§ **Brief**
Here the answer must be the exact run of lines from the line holding "The width and height of the screenshot is (1313, 1798)." to the end of the material below, and nothing else.

§ **Source records**

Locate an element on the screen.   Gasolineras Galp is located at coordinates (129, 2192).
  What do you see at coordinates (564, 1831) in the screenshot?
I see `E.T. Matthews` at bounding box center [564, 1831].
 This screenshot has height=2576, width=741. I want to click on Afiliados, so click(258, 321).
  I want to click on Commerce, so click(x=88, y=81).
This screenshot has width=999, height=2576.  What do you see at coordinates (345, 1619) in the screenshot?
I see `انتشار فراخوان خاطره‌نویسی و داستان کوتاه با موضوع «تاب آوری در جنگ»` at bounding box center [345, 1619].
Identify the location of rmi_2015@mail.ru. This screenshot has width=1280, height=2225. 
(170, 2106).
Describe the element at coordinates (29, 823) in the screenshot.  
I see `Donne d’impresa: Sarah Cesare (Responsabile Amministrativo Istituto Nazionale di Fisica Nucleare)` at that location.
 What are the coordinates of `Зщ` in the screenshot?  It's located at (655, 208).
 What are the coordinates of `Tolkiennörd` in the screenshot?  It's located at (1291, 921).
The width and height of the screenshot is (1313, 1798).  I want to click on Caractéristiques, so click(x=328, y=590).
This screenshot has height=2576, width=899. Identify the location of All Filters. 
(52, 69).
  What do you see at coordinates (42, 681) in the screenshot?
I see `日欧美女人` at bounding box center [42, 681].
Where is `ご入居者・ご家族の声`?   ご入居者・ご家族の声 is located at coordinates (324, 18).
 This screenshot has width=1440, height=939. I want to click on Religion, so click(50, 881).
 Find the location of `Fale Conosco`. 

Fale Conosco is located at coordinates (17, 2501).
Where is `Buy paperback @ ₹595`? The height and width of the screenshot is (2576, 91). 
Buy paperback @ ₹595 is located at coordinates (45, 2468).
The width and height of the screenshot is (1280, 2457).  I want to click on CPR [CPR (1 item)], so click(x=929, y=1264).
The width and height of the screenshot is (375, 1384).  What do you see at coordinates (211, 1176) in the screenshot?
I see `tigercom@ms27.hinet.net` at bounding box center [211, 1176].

§ **Solved problem**
The width and height of the screenshot is (1313, 1798).  I want to click on Caractéristiques, so click(x=328, y=590).
This screenshot has height=2576, width=899. Identify the location of All Filters. 
(52, 69).
  What do you see at coordinates (42, 681) in the screenshot?
I see `日欧美女人` at bounding box center [42, 681].
Where is `ご入居者・ご家族の声`?   ご入居者・ご家族の声 is located at coordinates (324, 18).
 This screenshot has width=1440, height=939. I want to click on Religion, so click(50, 881).
 Find the location of `Fale Conosco`. 

Fale Conosco is located at coordinates (17, 2501).
Where is `Buy paperback @ ₹595`? The height and width of the screenshot is (2576, 91). 
Buy paperback @ ₹595 is located at coordinates (45, 2468).
The width and height of the screenshot is (1280, 2457).  I want to click on CPR [CPR (1 item)], so click(x=929, y=1264).
The width and height of the screenshot is (375, 1384).  What do you see at coordinates (211, 1176) in the screenshot?
I see `tigercom@ms27.hinet.net` at bounding box center [211, 1176].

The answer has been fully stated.